As I write this account for an American audience in 2021, I anticipate all the ready-made rhetorical moves that I have observed being used to trivialize others who see what is happening in the United States as a resurgence of fascism. There is greater urgency to evaluate the labels used name the phenomenon we are witnessing than there is to parse what is moving people to use those labels. Is this itself not a symptom of the political dangers we are facing?

With this brief foray into the everyday usage patterns of the word fascism, I wanted to show a glimpse of what is possible beyond a prescriptive approach to political concepts. Responding to these changes in usage with a prescriptivist debate about their correctness misses out on an opportunity to explore what the everyday life of this political concept is at the current moment. Attempts to settle the correctness of calling something “fascism” in 2021 through comparisons with the past might be entirely beside the point when current uses of the word might have very little to do with historical analogies to 1930s Europe.

What anthropologists have to offer to the debates around American fascism are fine-grained accounts of patterns of use that unsettle the unstated premises framing the discussion of American fascism. Opening these up to scrutiny will lead that debate into more expansive, generative directions.

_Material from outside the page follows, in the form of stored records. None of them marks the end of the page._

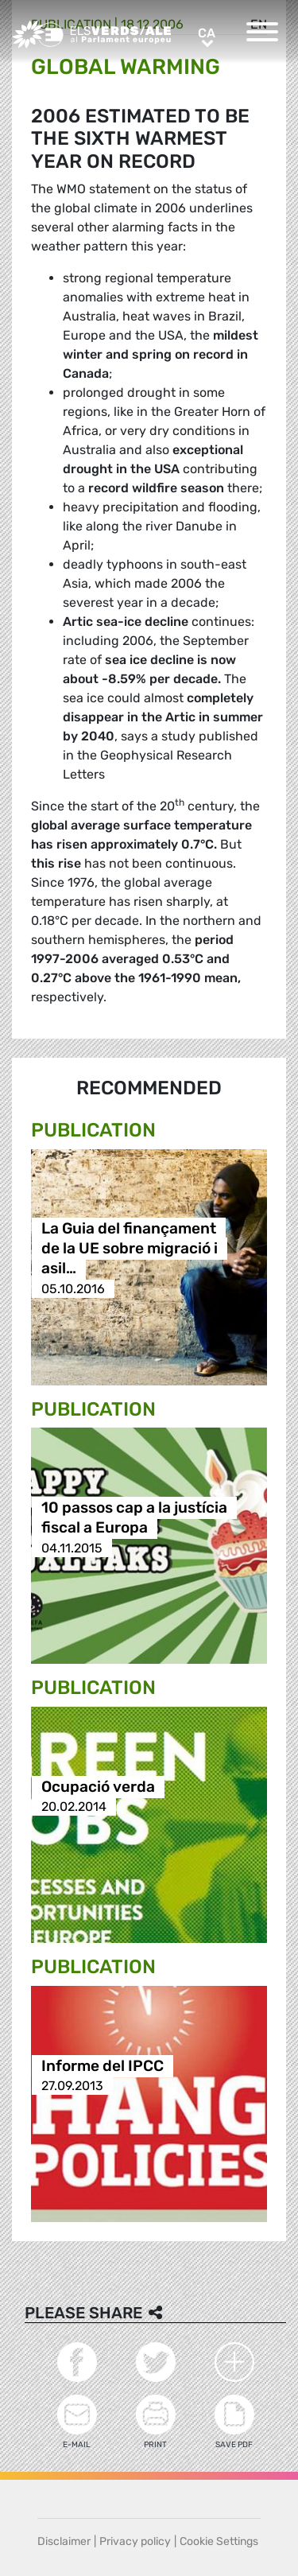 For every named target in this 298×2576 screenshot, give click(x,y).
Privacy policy (135, 2541)
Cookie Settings (219, 2541)
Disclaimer (64, 2541)
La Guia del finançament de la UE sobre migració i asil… (129, 1249)
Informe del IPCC (102, 2066)
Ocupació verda (98, 1787) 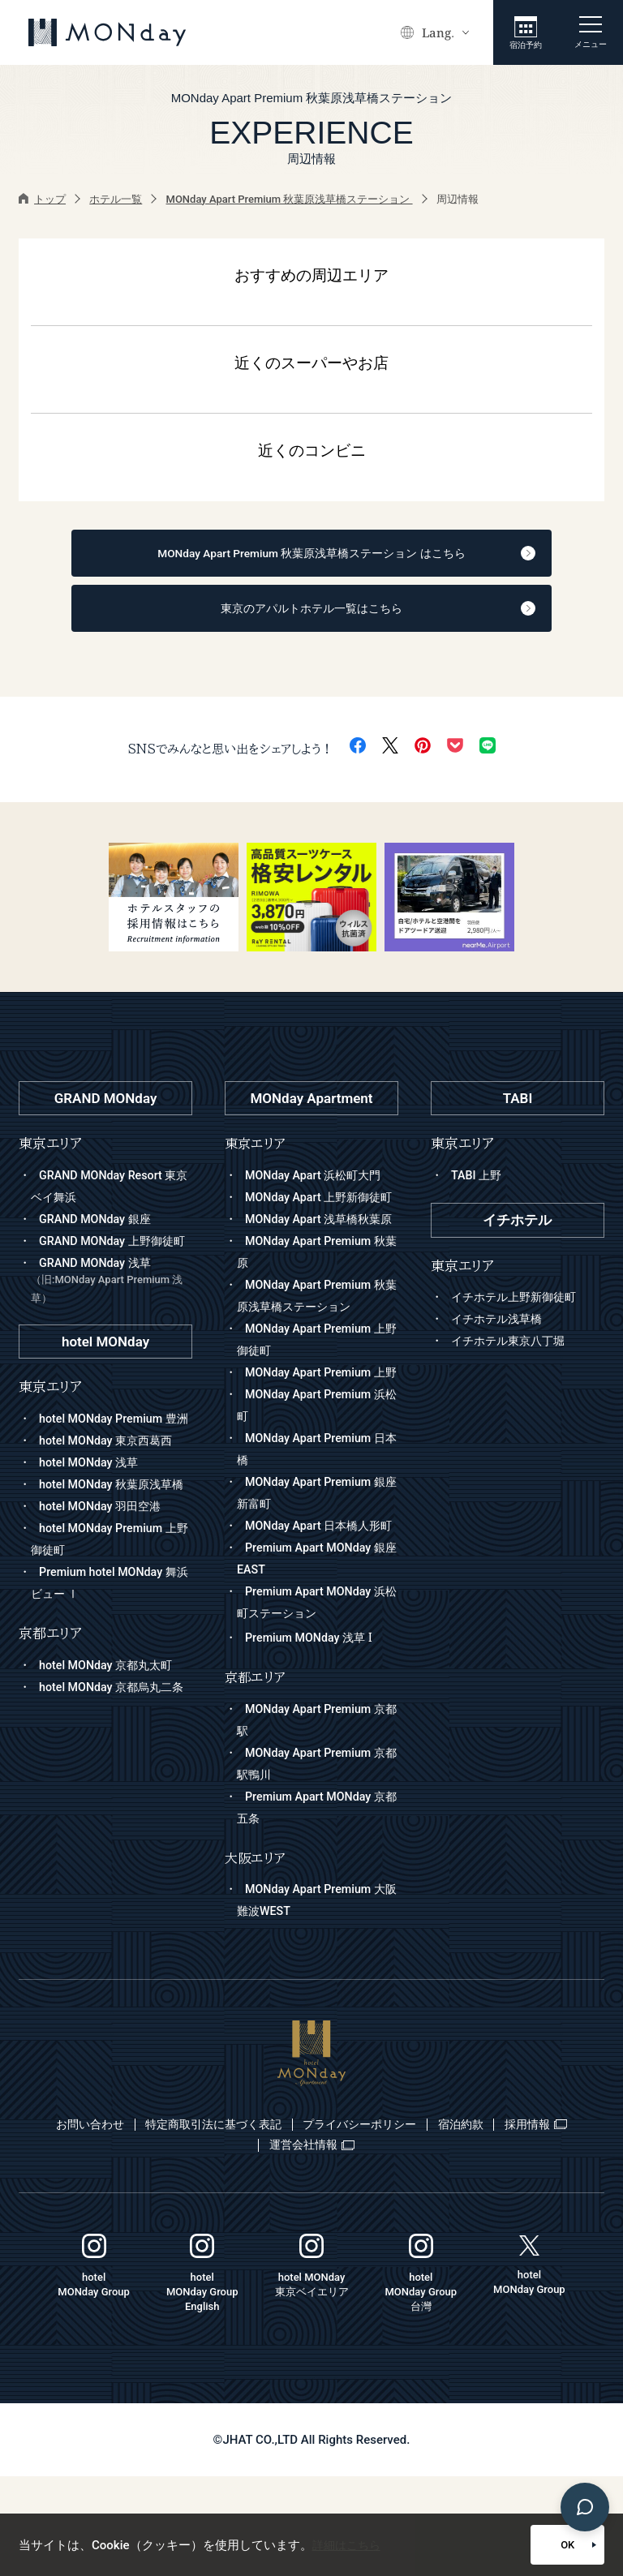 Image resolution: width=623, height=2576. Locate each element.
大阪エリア (256, 1957)
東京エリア (256, 1154)
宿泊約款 (532, 2223)
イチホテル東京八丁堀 (512, 1352)
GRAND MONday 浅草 (111, 1314)
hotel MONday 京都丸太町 (109, 1741)
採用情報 (250, 2243)
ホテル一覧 (115, 199)
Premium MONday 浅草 (312, 1736)
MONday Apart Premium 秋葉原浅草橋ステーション (289, 199)
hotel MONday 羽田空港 (103, 1582)
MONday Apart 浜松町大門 (317, 1186)
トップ (42, 199)
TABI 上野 (478, 1186)
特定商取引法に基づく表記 (247, 2223)
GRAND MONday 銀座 (98, 1229)
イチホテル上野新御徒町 (518, 1308)
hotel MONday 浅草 (91, 1516)
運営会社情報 (361, 2243)
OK (528, 2545)
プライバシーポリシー (414, 2223)
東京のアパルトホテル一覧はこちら (323, 616)
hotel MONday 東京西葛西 (109, 1495)
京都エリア (256, 1776)
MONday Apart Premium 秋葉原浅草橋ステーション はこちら (322, 555)
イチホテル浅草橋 (499, 1330) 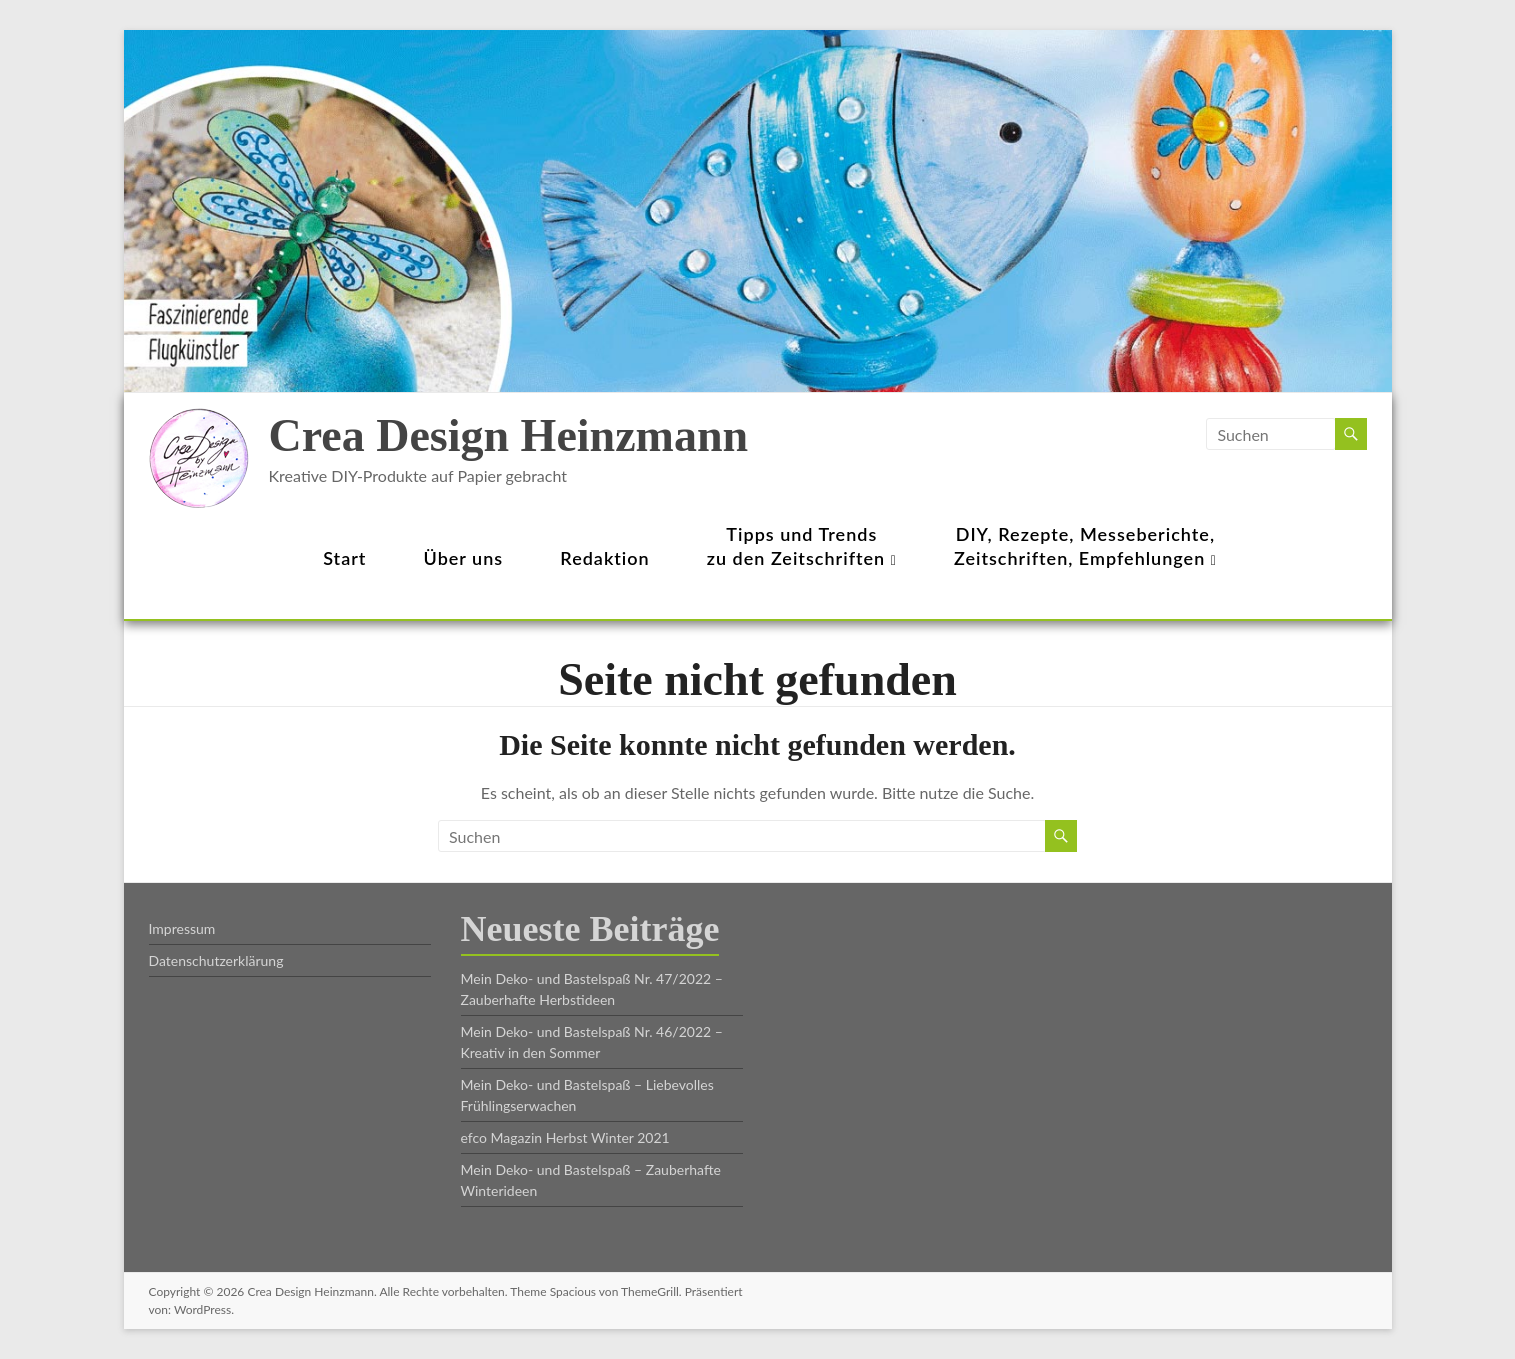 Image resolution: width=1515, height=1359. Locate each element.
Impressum (182, 928)
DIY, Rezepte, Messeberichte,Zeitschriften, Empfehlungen (1085, 546)
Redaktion (604, 558)
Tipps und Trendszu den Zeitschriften (802, 546)
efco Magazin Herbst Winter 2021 (565, 1137)
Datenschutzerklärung (216, 960)
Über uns (464, 558)
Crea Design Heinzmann (509, 435)
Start (344, 558) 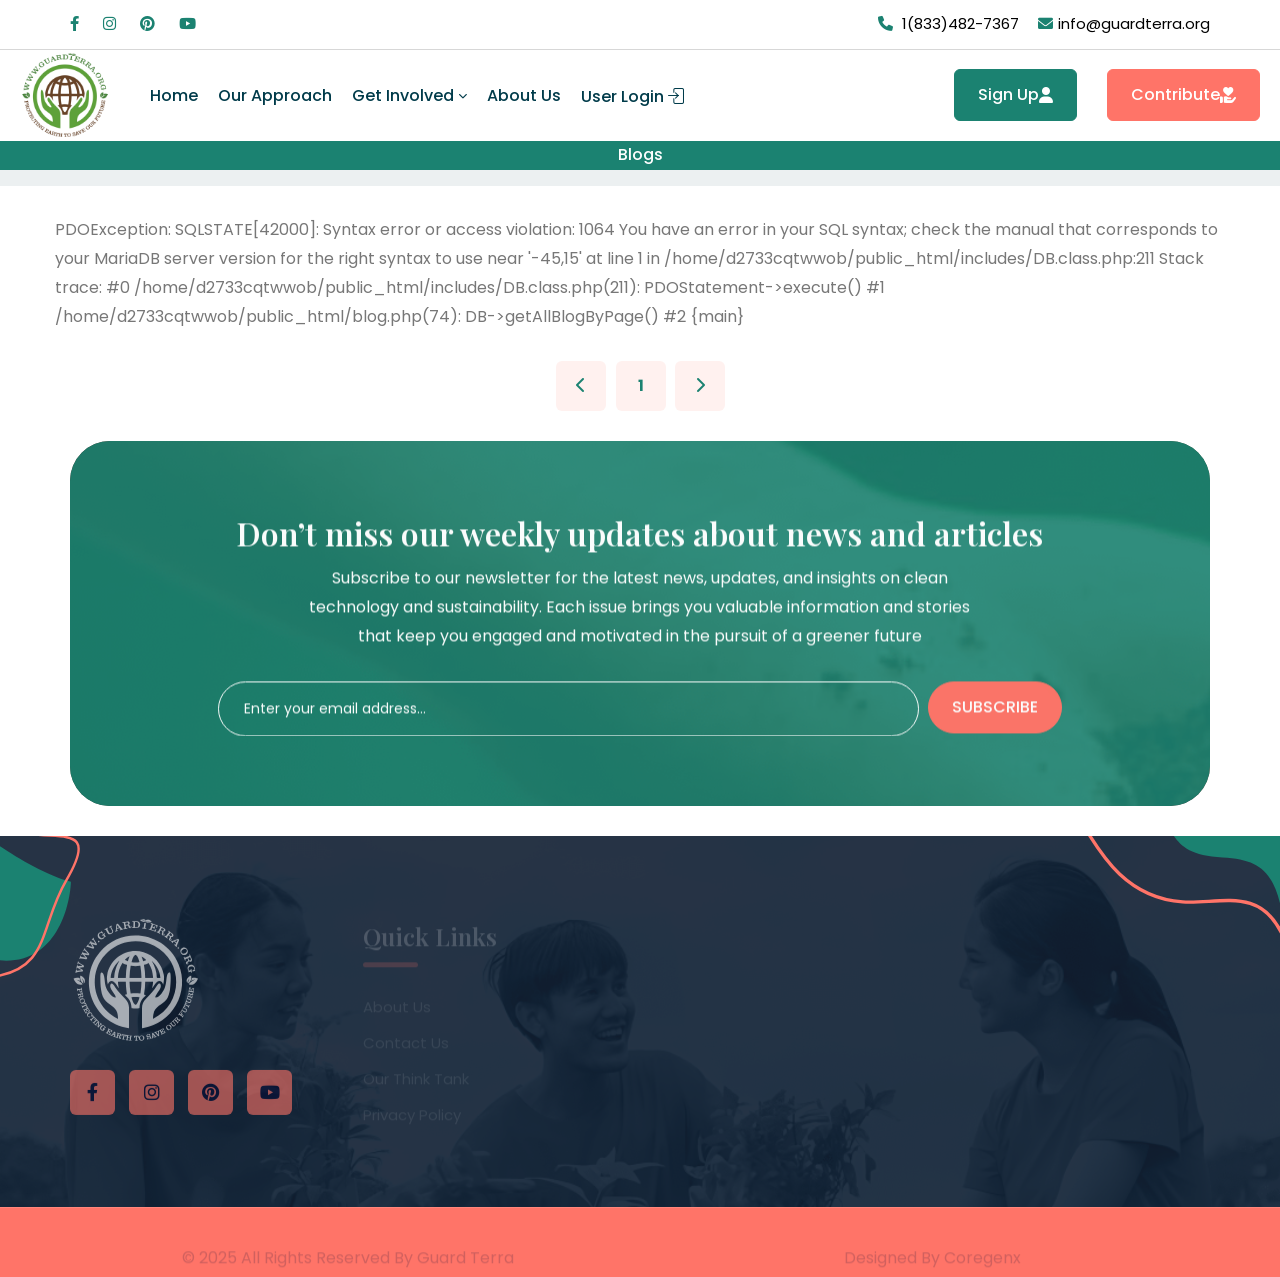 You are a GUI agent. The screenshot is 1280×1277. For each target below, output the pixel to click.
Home (174, 95)
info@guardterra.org (1134, 23)
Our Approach (275, 95)
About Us (524, 95)
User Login (632, 96)
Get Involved (403, 95)
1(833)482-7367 (960, 23)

Louis Philippe Römer is Visiting Assistant Professor of Anthropology at Vassar College. where he has taught in Anthropology and Africana Studies since 2016. Professor Römer holds a Ph.D. in Anthropology from New York University. His current research focuses on race & class, discourse, and media in the Caribbean and the Atlantic World. He tweets @lromeranth

References

Césaire, Aimé. Discourse on Colonialism. Translated by Joan Pinkham. New York: Monthly Review Press, 2001.

Eco, Umberto. “Ur-Fascism.” The New York Review of Books, June 22, 1995. http://www.nybooks.com/articles/1995/06/22/ur-fascism/.

Latour, Bruno. “Why Has Critique Run Out of Steam? From Matters of Fact to Matters of Concern.” Critical Inquiry 30, no. 2 (2004): 225–48. https://doi.org/10.1086/421123.

Trouilliot, Michel-Rolph. “The Odd and the Ordinary: Haiti, the Caribbean, and the World” Cimarrón: New Perspectives on the Caribbean 2, no. 3 (1990): 11, 3, 4.

One Reply to “Why “is this fascism?” is the wrong question: a foray into the everyday life of political concepts”

  1. generally sympathetic to this kind of reminder that meaning is in use and that we should avoid reification but have serious questions about “What anthropologists have to offer to the debates around American fascism are fine-grained accounts of patterns of use” how fine-grained can such investigations be, how much context is needed to grasp any localized event, and how much can one then generalize from any such sampling? Seems more of a de-constructive value to be had in any such examination of what’s actually occuring than a constructive one that can serve the public/common good.